RECORDS PROVIDED section start

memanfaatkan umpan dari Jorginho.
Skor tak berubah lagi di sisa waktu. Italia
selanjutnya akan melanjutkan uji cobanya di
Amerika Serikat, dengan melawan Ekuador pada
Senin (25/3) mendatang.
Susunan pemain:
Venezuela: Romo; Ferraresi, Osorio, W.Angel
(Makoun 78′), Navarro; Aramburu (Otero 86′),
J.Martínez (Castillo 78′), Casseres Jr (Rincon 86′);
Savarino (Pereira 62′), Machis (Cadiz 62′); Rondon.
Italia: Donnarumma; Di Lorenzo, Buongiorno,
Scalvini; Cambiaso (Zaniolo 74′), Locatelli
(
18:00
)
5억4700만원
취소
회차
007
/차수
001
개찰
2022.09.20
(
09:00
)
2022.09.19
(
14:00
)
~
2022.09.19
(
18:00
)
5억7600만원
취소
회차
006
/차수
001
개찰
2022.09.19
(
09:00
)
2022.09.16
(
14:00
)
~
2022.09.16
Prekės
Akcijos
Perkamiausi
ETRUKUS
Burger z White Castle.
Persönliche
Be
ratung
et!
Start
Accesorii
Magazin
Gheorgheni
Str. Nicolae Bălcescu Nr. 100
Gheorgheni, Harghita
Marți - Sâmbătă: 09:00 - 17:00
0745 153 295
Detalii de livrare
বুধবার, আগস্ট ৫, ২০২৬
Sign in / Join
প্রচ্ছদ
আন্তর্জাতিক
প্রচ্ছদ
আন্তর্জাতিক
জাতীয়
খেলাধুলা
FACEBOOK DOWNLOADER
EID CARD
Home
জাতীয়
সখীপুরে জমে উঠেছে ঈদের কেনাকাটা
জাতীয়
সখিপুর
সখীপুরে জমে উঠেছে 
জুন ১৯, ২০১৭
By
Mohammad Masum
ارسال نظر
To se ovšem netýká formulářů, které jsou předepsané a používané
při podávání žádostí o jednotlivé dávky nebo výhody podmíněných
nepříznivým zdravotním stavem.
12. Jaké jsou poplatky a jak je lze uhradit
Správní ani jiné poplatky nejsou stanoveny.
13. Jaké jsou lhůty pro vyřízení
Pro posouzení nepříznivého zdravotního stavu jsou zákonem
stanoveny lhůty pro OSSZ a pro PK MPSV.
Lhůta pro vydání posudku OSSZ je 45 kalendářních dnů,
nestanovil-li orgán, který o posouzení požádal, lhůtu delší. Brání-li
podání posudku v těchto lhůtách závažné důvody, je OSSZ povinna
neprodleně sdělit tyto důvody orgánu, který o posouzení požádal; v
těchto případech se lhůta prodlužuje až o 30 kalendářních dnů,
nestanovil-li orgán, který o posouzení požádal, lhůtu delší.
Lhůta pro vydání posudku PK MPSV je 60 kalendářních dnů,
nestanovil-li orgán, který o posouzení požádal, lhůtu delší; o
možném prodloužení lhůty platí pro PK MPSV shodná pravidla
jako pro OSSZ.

RECORDS PROVIDED section end

State the number of lines in the records above that contain the string "posouzení", and give nothing else.

SOLUTION FOR THIS PROBLEM: 5